Portal hypertension, an increased pressure gradient between the portal venous system and the inferior vena cava or hepatic vein due to hepatic fibrosis or cirrhosis, is a common complication post-HPE. Sequelae of portal hypertension include thrombocytopenia, splenomegaly, ascites, the formation of esophageal/gastric varices, hepatopulmonary syndrome, hepatorenal syndrome, chronic encephalopathy, and portopulmonary syndrome.  Studies report that the presence of portal hypertension during adolescence has been shown to increase the risk of liver transplantation in adulthood by 7-fold. In select patients one may consider a portosystemic shunt to alleviate severe portal hypertension. However, due to hypoplastic intrahepatic portal veins and frequent small patient size, surgical shunts are less likely to be successful in BA patients but may sometimes help bridge the patient to liver transplantation. 

Furthermore, trending biochemical markers may allow clinicians to prognosticate outcomes.  Serum bilirubin levels above the upper limit of normal (>21 umol/L) at the age of 12 years predicts the need for liver transplantation in adulthood. In a report from the Scientific Registry of Transplant Recipients, adults demonstrated an increased risk of wait list mortality compared with adolescents (10.9 higher risk on multivariate analysis). Reports have also shown that adults with BA requiring liver transplantation provide a surgical challenge due to changes in their vascular system (enlargement of splenic artery, splenic artery aneurysms, etc.). 
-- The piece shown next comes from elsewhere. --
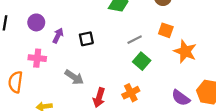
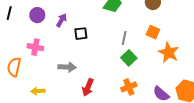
purple arrow: (58, 35) -> (61, 20), moved
gray line: (135, 40) -> (124, 38), turned -56
gray arrow: (74, 77) -> (67, 67), turned -36
orange cross: (131, 93) -> (129, 87), moved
Fig. 1. Cumulative proportional occurrence of cirrhosis, esophageal varices, cholangitis and liver malignancies in relation native liver survival (NLS) from portoenterostomy (PE) to adulthood 

Hukkinen M.. (2022). Best Pract Res Clin Gastroenterol.  
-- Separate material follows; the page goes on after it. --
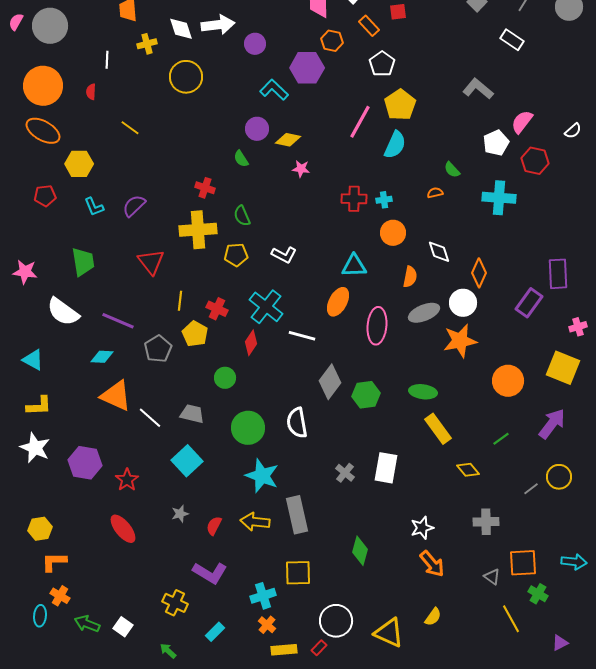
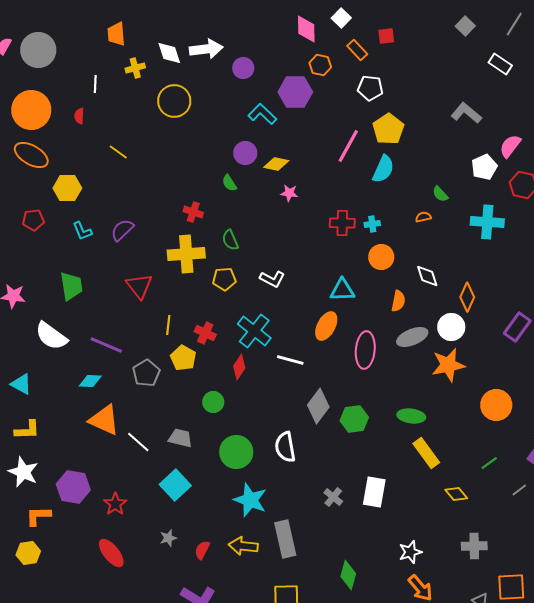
white pentagon: (382, 64) -> (370, 88), turned -30
gray line: (531, 489) -> (519, 490), moved
orange L-shape: (54, 562) -> (38, 516), moved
Long-Term Health Issues of BA with Native Livers:

In BA patients, both height and weight gain are impaired secondary to ongoing cholestasis and increased energy utilization. Thus, frequent surveillance of adequate nutritional status is essential. Once jaundice and bile flow are restored, growth impairments are amended. A French cohort with 63 patients who survived at least until 20 years of age with a native liver reported 78% of patients with adult height at or above the mean.  Other health issues to consider this patient population is bone health. Vitamin D deficiency affects the majority of patients with HPE, and insufficiency may persist up to one year after a successful HPE despite enteral supplementation. Possible mechanisms of low vitamin D include depletion of intestinal bile acids and poor hepatic 25-hydroxylation. Low levels of vitamin D predispose these patients to rickets as well as osteoporosis even after a successful HPE. One study reported the incidence of bone fractures can be as high as 15% in native liver survivors who had normalized their bilirubin but were not on routine vitamin D supplementation. This risk of bone disease increases with development of cirrhosis and end-stage liver disease. 
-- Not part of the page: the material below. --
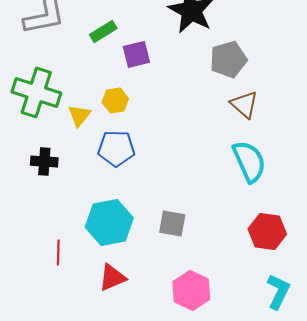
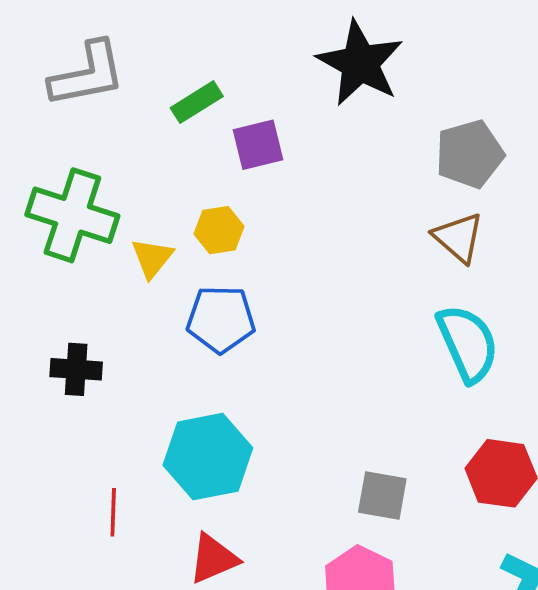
gray pentagon: (228, 59) -> (470, 154), moved
black cross: (44, 161) -> (76, 369), moved
gray square: (172, 223) -> (382, 496), moved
Lastly, in a large North American sample, health-related quality of life outcomes was significantly reduced among BA native liver survivors when compared to healthy children and like pediatric liver transplant recipients. Poor quality of life outcomes were secondary to increased hospital visits, stress, and adaptation to illness. 

Summary:

Overall, advances in both medical and surgical care have significantly improved the prognosis of patients with BA. Nearly half of patients survive with their native liver for over 10 years. However, most are affected by complications including recurrent cholangitis and complications of portal hypertension, and therefore patients require life-long follow-up with a hepatologist. Native liver survivors are also predisposed to non-liver related complications like impaired growth, bone health, and reduced quality of life. Thus, further insight into long-term complications, transition of care, and development of accurate follow-up tools are needed to continue to improve care for native liver survivors throughout adulthood.